Of course, Walt has always felt that he was standing apart from his family, on the outside looking in. Breaking Bad has always been concerned with proletariat emasculation, and "Ozymandias" serves as a fleet, nasty catharsis after years of watching Walt as he said everything except what he probably thinks. On the phone with Skylar, after having fled his home with baby Holly (whom he briefly kidnapped essentially out of loneliness and spite), Walt tells Skylar, in a moment that parallels the vicious outburst he dealt to former girlfriend Gretchen at the beginning of the series, that she's just a bitch who's been grinding him down, that he's never appreciated or understood what he's done.
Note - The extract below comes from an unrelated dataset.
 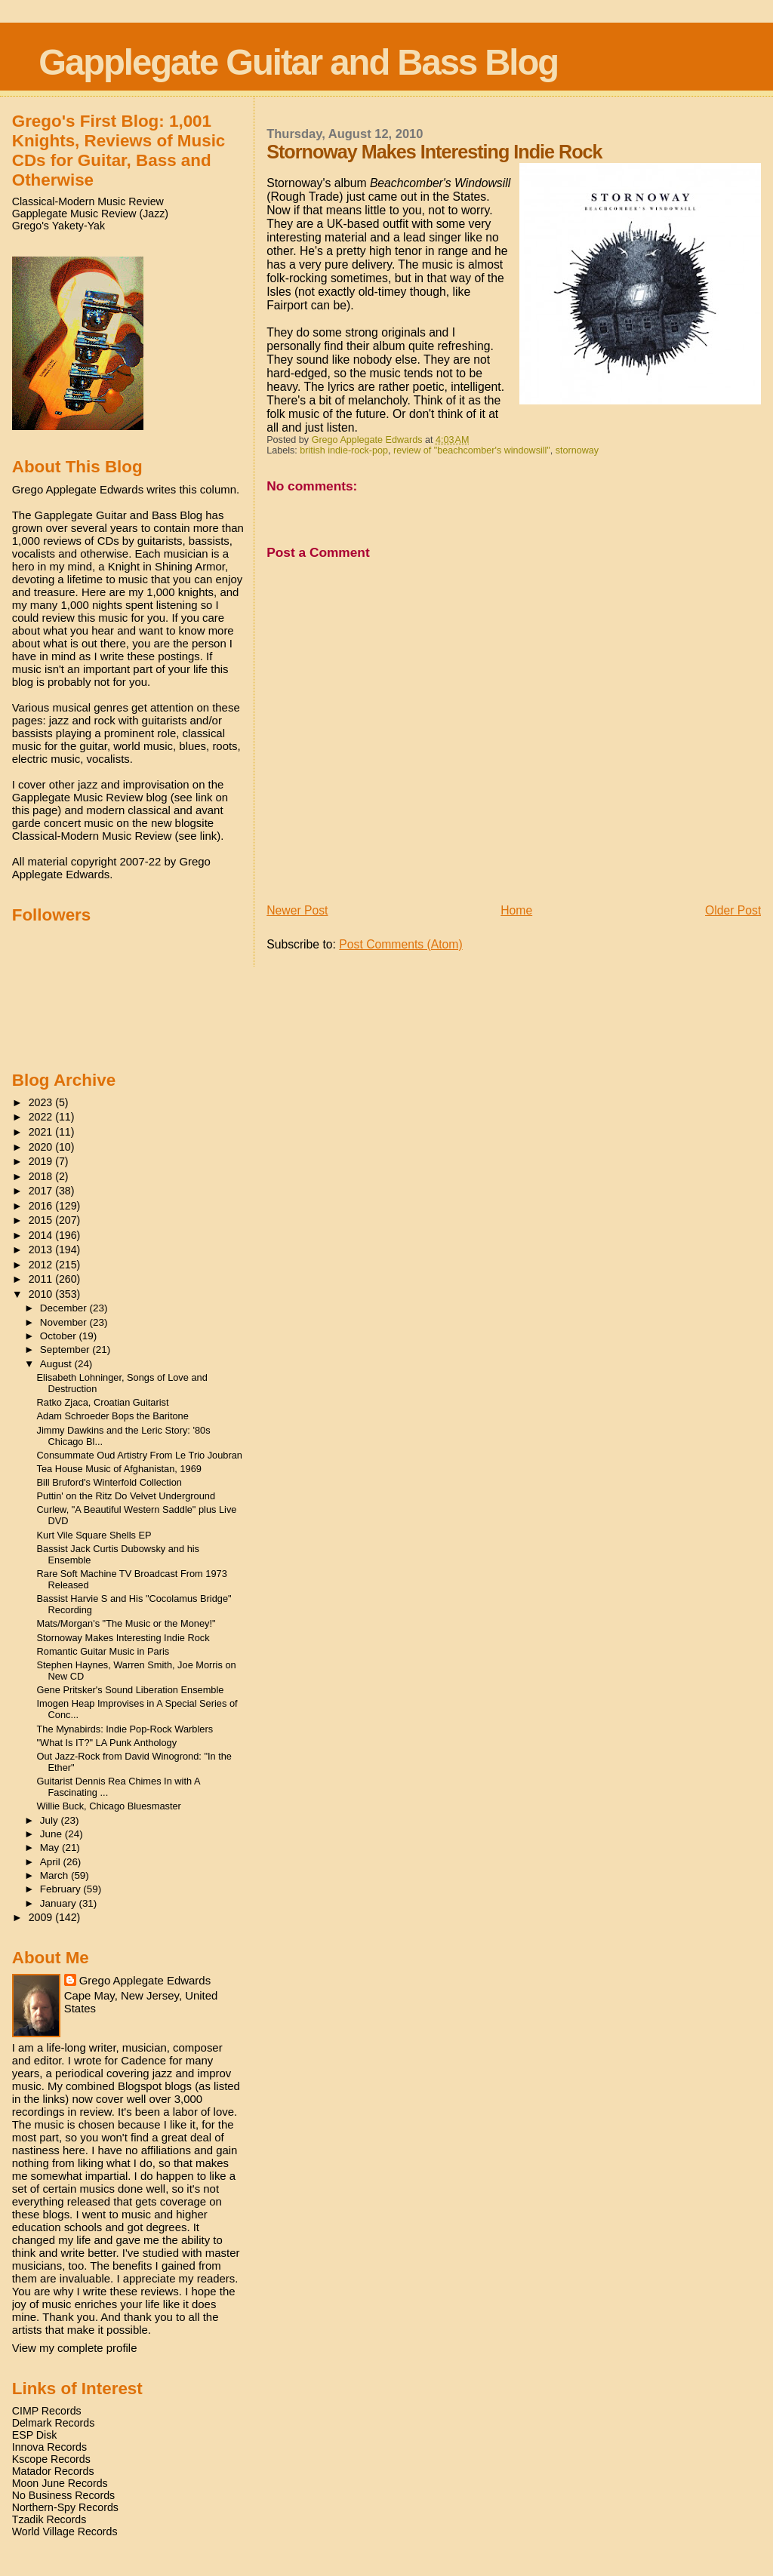 What do you see at coordinates (113, 1416) in the screenshot?
I see `Adam Schroeder Bops the Baritone` at bounding box center [113, 1416].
Walt openly exploits his family's assumptions that he killed Hank, directly threatening Skylar's life.
But it's clearly an empty, pathetic gesture, and it's heartbreaking to watch Walt as he conceals one of the few admirable emotions he's had recently, which is his obvious devastation at Hank's death. But Breaking Bad isn't an either/or show: We still see the vicious manipulator when Walt barters to have Uncle Jack take Jesse (Aaron Paul) away to torture and kill, as Walt now blames Jesse for Hank's death. He'll blame anyone, really, but himself.
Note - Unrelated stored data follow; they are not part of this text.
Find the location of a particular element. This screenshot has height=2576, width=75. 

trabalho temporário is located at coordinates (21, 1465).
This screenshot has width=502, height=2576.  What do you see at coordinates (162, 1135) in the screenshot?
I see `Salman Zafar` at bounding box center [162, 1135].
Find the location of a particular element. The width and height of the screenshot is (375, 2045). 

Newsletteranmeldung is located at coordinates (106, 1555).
"Ozymandias" is classic Breaking Bad: a staggering, relentless nightmare that immediately announces itself as one of the best episodes of the entire series. (It has the weight and resonance of a series finale.) We now know why Walt appears as a drifter in the flash-forwards, and it's a pretty safe bet that Uncle Jack is the man meant to be at the receiving end of that huge weapon in Walt's trunk. Walt has nothing now; any reason he ever had to do anything has blown away in the wind. All that remains is his bruised ego, his melancholy, and his thirst for pure vengeance that's partaken not of a self-delusional claim of wanting to perform any kind of service for anyone other than himself, but for the sheer animal satisfaction of it. Uncle Jack would be well-advised to brace himself: He and Walt are finally playing by the same rules.